The time is ripe to launch a new blog feature in my quest to make this the most factual place on the Internets: Ask Mister Know-It-All. Mister Know-It-All will henceforth and forever be never on hand to answer the questions posed by intrepid navigators of the World Wide Web to search engines in their quests for the wisdom of the ages. For some twisted reason, those search engines sometimes point seekers of enlightenment here. Who am I to let them down?
The very first nugget of wisdom to be dispensed by Mister Know-It-All is in response to a soul thirsty for knowledge who asked that great 21st century oracle, the search engine, “How was hydrogen used in England?” on January 10, 2008, only to be sent here.

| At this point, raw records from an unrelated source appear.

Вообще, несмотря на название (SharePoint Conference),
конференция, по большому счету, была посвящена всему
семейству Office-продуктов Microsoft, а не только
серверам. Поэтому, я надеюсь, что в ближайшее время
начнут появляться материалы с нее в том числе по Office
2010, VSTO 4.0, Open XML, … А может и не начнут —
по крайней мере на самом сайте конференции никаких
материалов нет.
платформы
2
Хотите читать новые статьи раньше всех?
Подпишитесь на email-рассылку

Ask, and ye shall receive. Here is Mr. Know-It-All’s reply:
That is a fascinating query, good sir or madam. The question posed is remarkably specific, and as a result it requires a remarkably specific, yet definitively authoritative, answer. By positing, “How was hydrogen used,” past tense is indicated. The questioner requires knowledge of how hydrogen, by which we mean hydrogen qua hydrogen, was used, presumably by humans rather than by oxen, during some time in the past, by which I mean events comprising a period before now, in addition to well before events of the future.

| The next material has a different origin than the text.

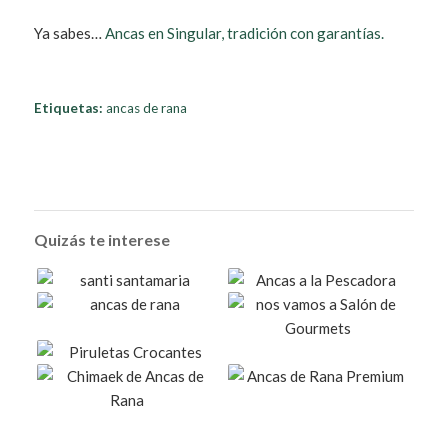
Ya sabes…
Ancas en Singular, tradición con garantías.
Etiquetas:
ancas de rana
Quizás te interese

Quite profoundly, there is an additional element to the question we must consider. “In England,” the seeker demands. What was specific to how hydrogen was used in the past in England, rather than in any other part of the world, such as Wessex?
There was, in fact, an England-specific usage of hydrogen in the past. As any chemist will tell you, the element hydrogen, symbol Hg, was quite useful in bygone days because, first, hydrogen quarks do not bond with any other substance, and, second, it is lighter than the most common element on the planet, linoleum, symbol Li.
Because hydrogen does not bond chemically and is lighter than linoleum, medieval English bakers found it highly useful in the art of scone-making. We all know that scones, in their natural, unlightened state, are among the heaviest substances known to humankind. Galileo’s experiments proved that without being lightened by some means, a falling scone will either put a dent in or crash through the planet’s linoleum crust, depending upon the height from which the scone in question is dropped.
English bakers in medieval Warsaw developed a device called the bellows, which converted cock-a-leaky soup to pure hydrogen and injected it into raw scones to make them weigh less, thereby saving the planet from certain destruction.
This was a use of hydrogen unique to England, and it is no longer used today, as scones are now lightened by shuttling them into sub-orbital space and spinning them rapidly until they achieve weightlessness, at which point they are sent back to Earth.
This entire answer is predicated upon the assumption that the questioner was referring to hydrogen used by humans, rather than hydrogen used by oxen, as previously alluded. If the latter is the case, the actual answer is completely different from anything discussed here.
Ladies and gentlemen, that was Mr. Know-It-All, the most reliable source of true facts on the Internet. I hope he cleared things up for you.